═══ Data records ═══
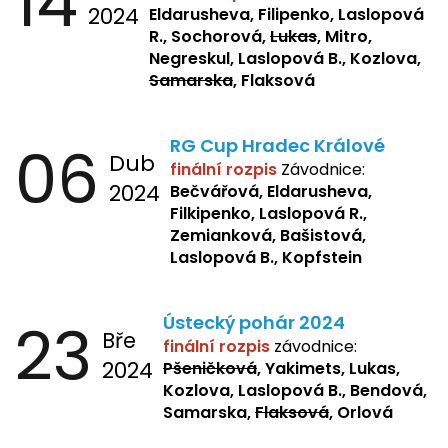
14
2024
Eldarusheva, Filipenko, Laslopová
R., Sochorová,
Lukas
, Mitro,
Negreskul, Laslopová B., Kozlova,
Samarska
, Flaksová
06
RG Cup Hradec Králové
Dub
finální rozpis
Závodnice:
2024
Bečvářová, Eldarusheva,
Filkipenko, Laslopová R.,
Zemianková, Bašistová,
Laslopová B., Kopfstein
23
Ústecký pohár 2024
Bře
finální rozpis
závodnice:
2024
Pšeničková
, Yakimets, Lukas,
Kozlova, Laslopová B., Bendová,
Samarska,
Flaksová
, Orlová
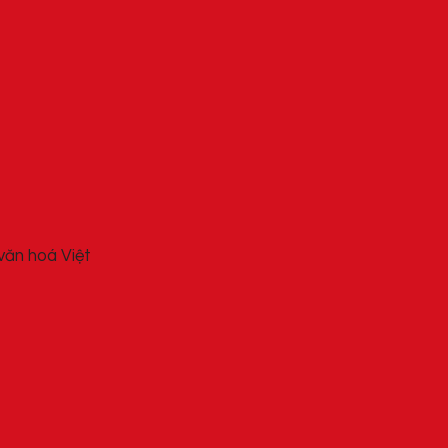
văn hoá Việt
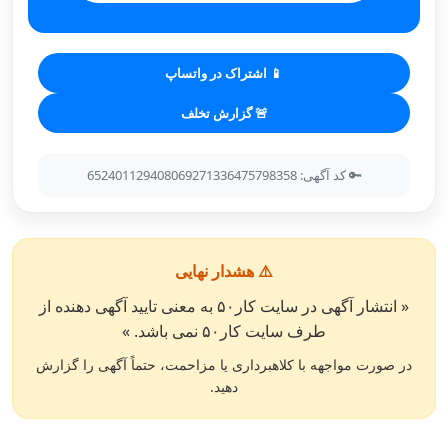
📱 اشتراک در واتساپ
🚨 گزارش تخلف
🔑 کد آگهی: 652401129408069271336475798358
⚠️ هشدار نهایی
« انتشار آگهی در سایت کار۵۰ به معنی تایید آگهی دهنده از
طرف سایت کار۵۰ نمی باشد. »
در صورت مواجهه با کلاهبرداری یا مزاحمت، حتماً آگهی را گزارش
دهید.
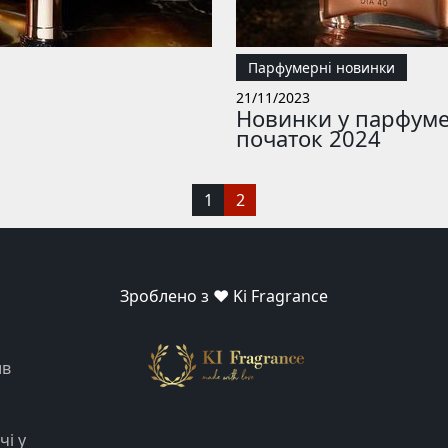
Парфумерні новинки
21/11/2023
Новинки у парфумер
початок 2024
1
2
Зроблено з ❤️ Ki Fragrance
ив
чі у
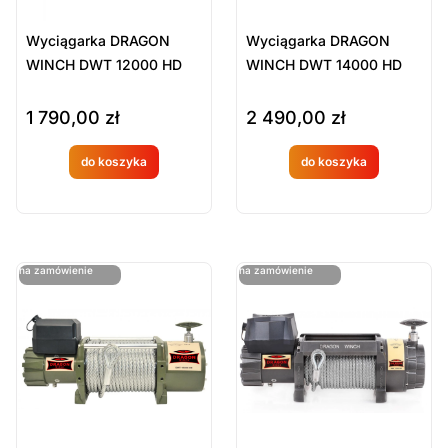
Wyciągarka DRAGON
Wyciągarka DRAGON
WINCH DWT 12000 HD
WINCH DWT 14000 HD
1 790,00
zł
2 490,00
zł
do koszyka
do koszyka
Produkt
Produkt
dostępny
dostępny
na
na
ostatnie sztuki
ostatnie sztuki
na zamówienie
na zamówienie
zamówien
zamówien
ie
ie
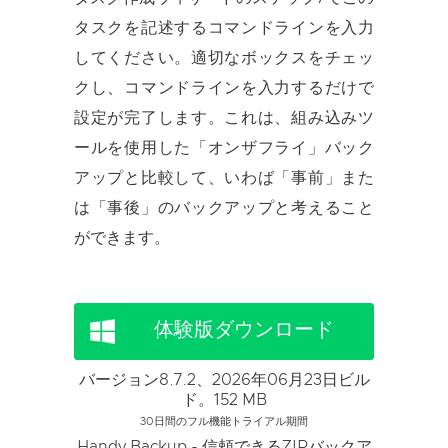
タスクを記述するコマンドラインを入力
してください。適切なボックスをチェッ
クし、コマンドラインを入力するだけで
設定が完了します。これは、組み込みツ
ールを使用した「オンザフライ」バック
アップと比較して、いわば「事前」また
は「事後」のバックアップと考えること
ができます。
体験版ダウンロード
バージョン8.7.2、2026年06月23日ビル
ド。152 MB
30日間のフル機能トライアル期間
Handy Backup - 信頼できるZIPバックア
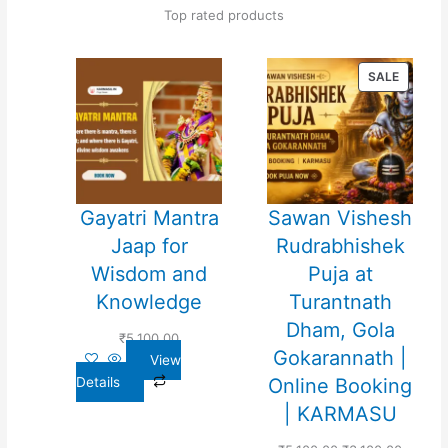
Top rated products
PRODU
SALE
ON
SALE
Gayatri Mantra
Sawan Vishesh
Jaap for
Rudrabhishek
Wisdom and
Puja at
Knowledge
Turantnath
Dham, Gola
₹
5,100.00
Gokarannath |
View
Details
Online Booking
| KARMASU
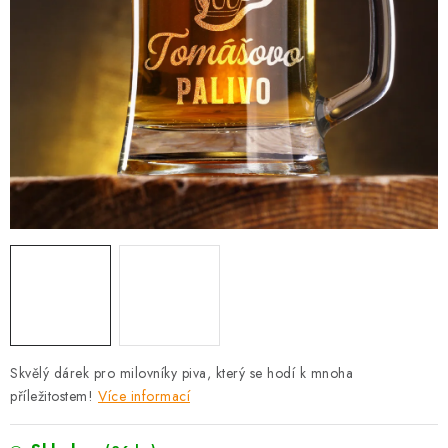
PRO FIRMY
NOVINKY
VÝPRODEJ 🔥
Hodnocení obchodu
Stav objednávky
Reklamace a vrácení zboží
Jak nakupovat
Dřeviny a certifikáty
Pro firmy
Velkoobchod
Kontakt
Skvělý dárek pro milovníky piva, který se hodí k mnoha
příležitostem!
Více informací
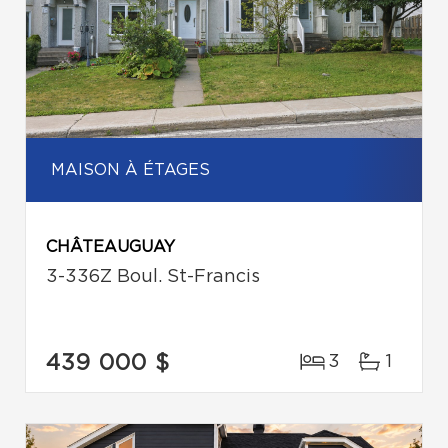
MAISON À ÉTAGES
CHÂTEAUGUAY
3-336Z Boul. St-Francis
439 000 $
3
1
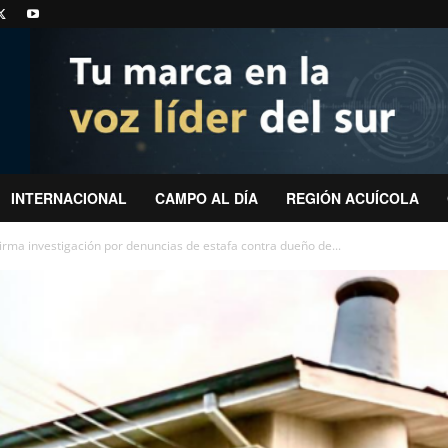
INTERNACIONAL
CAMPO AL DÍA
REGIÓN ACUÍCOLA
irma investigación por denuncias de estafa contra dueño de...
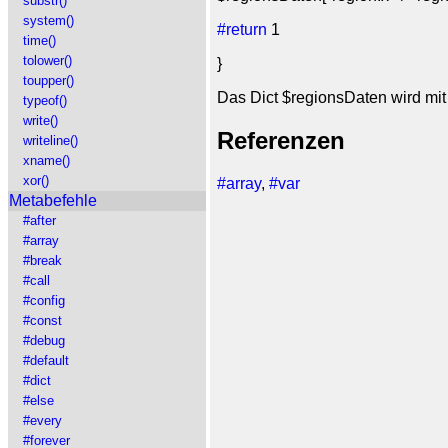
substr()
system()
#return
1
time()
tolower()
}
toupper()
Das Dict $regionsDaten wird mit 
typeof()
write()
Referenzen
writeline()
xname()
xor()
#array
,
#var
Metabefehle
#after
#array
#break
#call
#config
#const
#debug
#default
#dict
#else
#every
#forever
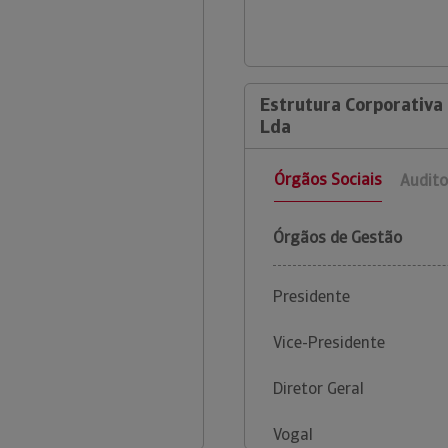
Estrutura Corporativ
Lda
Órgãos Sociais
Audito
Órgãos de Gestão
Presidente
Vice-Presidente
Diretor Geral
Vogal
═══
» What needs to be done
Write the records above out again word for word, skipping each picture.

» Answer
14
2024
Eldarusheva, Filipenko, Laslopová
R., Sochorová,
Lukas
, Mitro,
Negreskul, Laslopová B., Kozlova,
Samarska
, Flaksová
06
RG Cup Hradec Králové
Dub
finální rozpis
Závodnice:
2024
Bečvářová, Eldarusheva,
Filkipenko, Laslopová R.,
Zemianková, Bašistová,
Laslopová B., Kopfstein
23
Ústecký pohár 2024
Bře
finální rozpis
závodnice:
2024
Pšeničková
, Yakimets, Lukas,
Kozlova, Laslopová B., Bendová,
Samarska,
Flaksová
, Orlová
văn hoá Việt
📱 اشتراک در واتساپ
🚨 گزارش تخلف
🔑 کد آگهی: 652401129408069271336475798358
⚠️ هشدار نهایی
« انتشار آگهی در سایت کار۵۰ به معنی تایید آگهی دهنده از
طرف سایت کار۵۰ نمی باشد. »
در صورت مواجهه با کلاهبرداری یا مزاحمت، حتماً آگهی را گزارش
دهید.
Парфумерні новинки
21/11/2023
Новинки у парфумер
початок 2024
1
2
Зроблено з ❤️ Ki Fragrance
ив
чі у
Wyciągarka DRAGON
Wyciągarka DRAGON
WINCH DWT 12000 HD
WINCH DWT 14000 HD
1 790,00
zł
2 490,00
zł
do koszyka
do koszyka
Produkt
Produkt
dostępny
dostępny
na
na
ostatnie sztuki
ostatnie sztuki
na zamówienie
na zamówienie
zamówien
zamówien
ie
ie
タスクを記述するコマンドラインを入力
してください。適切なボックスをチェッ
クし、コマンドラインを入力するだけで
設定が完了します。これは、組み込みツ
ールを使用した「オンザフライ」バック
アップと比較して、いわば「事前」また
は「事後」のバックアップと考えること
ができます。
体験版ダウンロード
バージョン8.7.2、2026年06月23日ビル
ド。152 MB
30日間のフル機能トライアル期間
Handy Backup - 信頼できるZIPバックア
Top rated products
PRODU
SALE
ON
SALE
Gayatri Mantra
Sawan Vishesh
Jaap for
Rudrabhishek
Wisdom and
Puja at
Knowledge
Turantnath
Dham, Gola
₹
5,100.00
Gokarannath |
View
Details
Online Booking
| KARMASU
PRO FIRMY
NOVINKY
VÝPRODEJ 🔥
Hodnocení obchodu
Stav objednávky
Reklamace a vrácení zboží
Jak nakupovat
Dřeviny a certifikáty
Pro firmy
Velkoobchod
Kontakt
Skvělý dárek pro milovníky piva, který se hodí k mnoha
příležitostem!
Více informací
MAISON À ÉTAGES
CHÂTEAUGUAY
3-336Z Boul. St-Francis
439 000 $
3
1
INTERNACIONAL
CAMPO AL DÍA
REGIÓN ACUÍCOLA
irma investigación por denuncias de estafa contra dueño de...
substr()
system()
#return
1
time()
tolower()
}
toupper()
Das Dict $regionsDaten wird mit 
typeof()
write()
Referenzen
writeline()
xname()
xor()
#array
,
#var
Metabefehle
#after
#array
#break
#call
#config
#const
#debug
#default
#dict
#else
#every
#forever
Estrutura Corporativ
Lda
Órgãos Sociais
Audito
Órgãos de Gestão
Presidente
Vice-Presidente
Diretor Geral
Vogal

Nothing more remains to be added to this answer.